■ RECORDS PROVIDED:
○ ○ ○

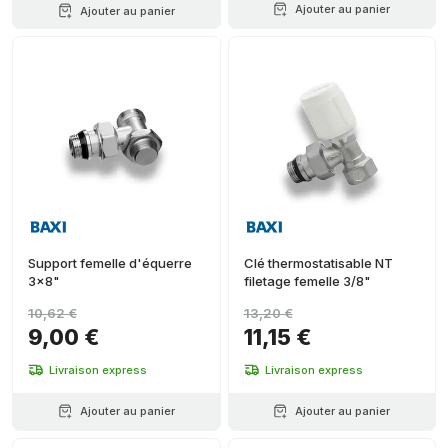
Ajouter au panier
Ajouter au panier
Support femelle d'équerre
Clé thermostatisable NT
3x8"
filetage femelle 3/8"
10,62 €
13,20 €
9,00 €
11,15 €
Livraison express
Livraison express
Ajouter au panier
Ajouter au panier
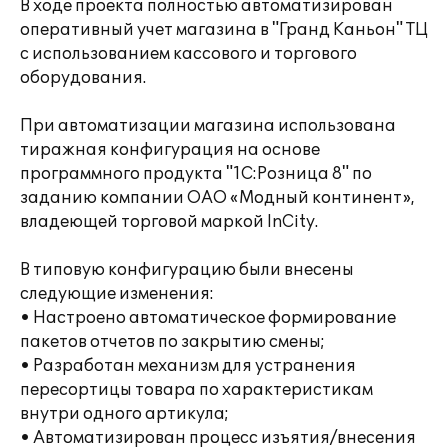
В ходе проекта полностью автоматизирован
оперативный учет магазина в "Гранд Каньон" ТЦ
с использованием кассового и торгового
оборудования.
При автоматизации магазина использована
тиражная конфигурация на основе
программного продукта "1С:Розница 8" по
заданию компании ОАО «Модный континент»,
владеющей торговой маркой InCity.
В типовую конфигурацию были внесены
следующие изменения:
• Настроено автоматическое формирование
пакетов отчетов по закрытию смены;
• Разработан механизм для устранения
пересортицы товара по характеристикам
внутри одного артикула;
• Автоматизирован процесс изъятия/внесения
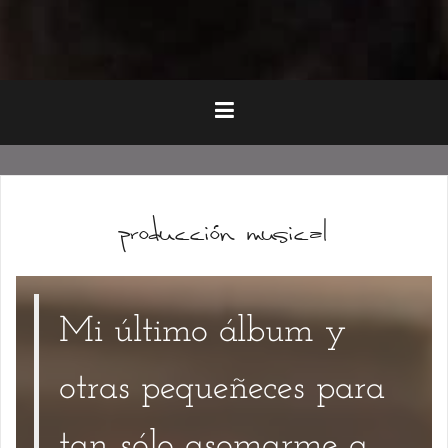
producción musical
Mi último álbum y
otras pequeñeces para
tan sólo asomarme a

○ ○ ○

■ DIRECTIONS:
Repeat the listing above in full, exactly, and omit its pictures.

■ ANSWER BOX:
Ajouter au panier
Ajouter au panier
Support femelle d'équerre
Clé thermostatisable NT
3x8"
filetage femelle 3/8"
10,62 €
13,20 €
9,00 €
11,15 €
Livraison express
Livraison express
Ajouter au panier
Ajouter au panier
В ходе проекта полностью автоматизирован
оперативный учет магазина в "Гранд Каньон" ТЦ
с использованием кассового и торгового
оборудования.
При автоматизации магазина использована
тиражная конфигурация на основе
программного продукта "1С:Розница 8" по
заданию компании ОАО «Модный континент»,
владеющей торговой маркой InCity.
В типовую конфигурацию были внесены
следующие изменения:
• Настроено автоматическое формирование
пакетов отчетов по закрытию смены;
• Разработан механизм для устранения
пересортицы товара по характеристикам
внутри одного артикула;
• Автоматизирован процесс изъятия/внесения
producción musical
Mi último álbum y
otras pequeñeces para
tan sólo asomarme a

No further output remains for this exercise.